Backing up FreeNAS to external drives

by
in freenas on (#2THV)
I love this little device: it's an iXsystems MiniNAS running FreeNAS 9.2, with tons of disk space, RAM, fast network connections, all on a low-profile device that uses precious little energy (30W). Nice! And having all my important stuff on one box not only gives me the freedom to screw around with my desktops but simplifies and centralizes the work that goes into backing up my information.

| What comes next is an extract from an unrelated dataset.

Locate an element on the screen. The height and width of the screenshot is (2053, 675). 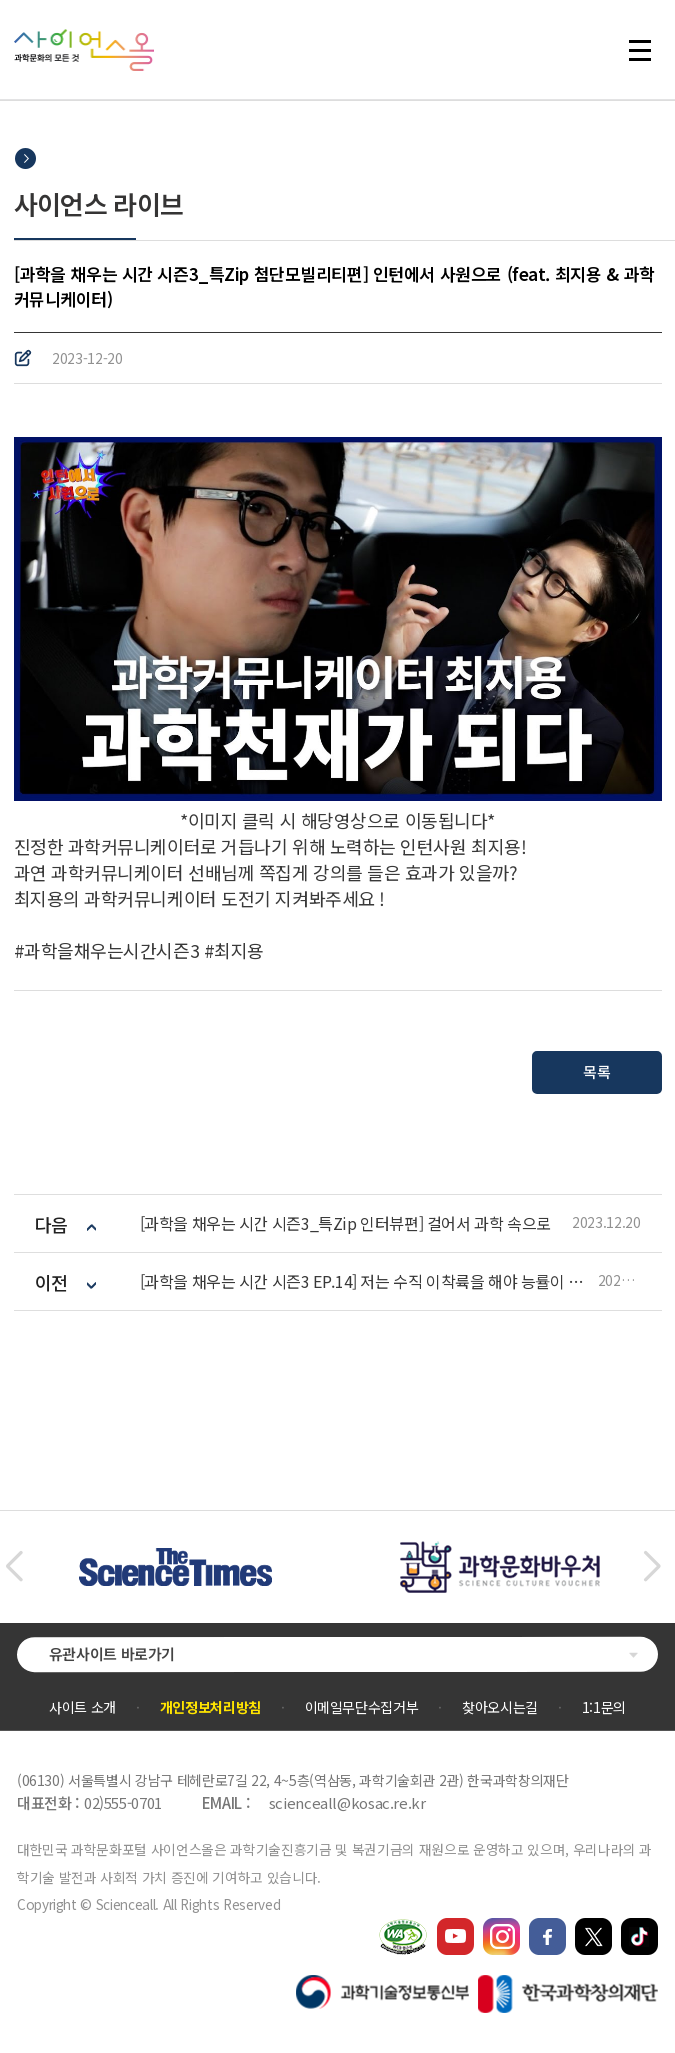 사이트 소개 is located at coordinates (82, 1707).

It's tempting to be lulled into security by a hefty NAS running the ZFS file system on RAID-6. Yes you've got some redundancy and a resistant file system. But RAID is not backup - a mistake too many make. And here I ran into some trouble. FreeNAS gives you tons of options for transferring zpool datasets around, and since it's networked you can rsync your heart's content to other systems, but what if you just want to back the stuff up to a hard drive locally? Like an external, USB hard drive? Turns out, there's a way, but it requires a bit of Unix-foo.

Fortunately, this is FreeBSD, so lots of things are possible. The rest is at my website, www.therandymon.com.

Re: Removable File System (Score: 2, Interesting)

by evilviper@pipedot.org on 2014-10-22 16:06 (#2TK5)

Ext2 is more compatible than you'd expect. There are 3rd party drivers for Windows and OS X that work very well. The problem is, Windows won't read anything but the first partition on a USB drive, so you can't have a small FAT partition with the drivers, and the rest Ext2. Some firmware tricks could do it, but no companies seem to care about the patent licenses and other problems with FAT32/exFAT, so I end up carrying around two USB thumb drives.

Plus, a surprising number of embedded systems are Linux based, and the developers just don't disable Ext2, so it sometimes works even when not mentioned anywhere.

It would just take a couple digital camera manufacturers to adopt Ext2 (instead of exFAT) and include it in their drivers, and Google making Ext2 the default for Android. Then Microsoft and Apple would quickly be forced to include it by default to avoid being left out and seen as OSes that don't "just work" with accessories.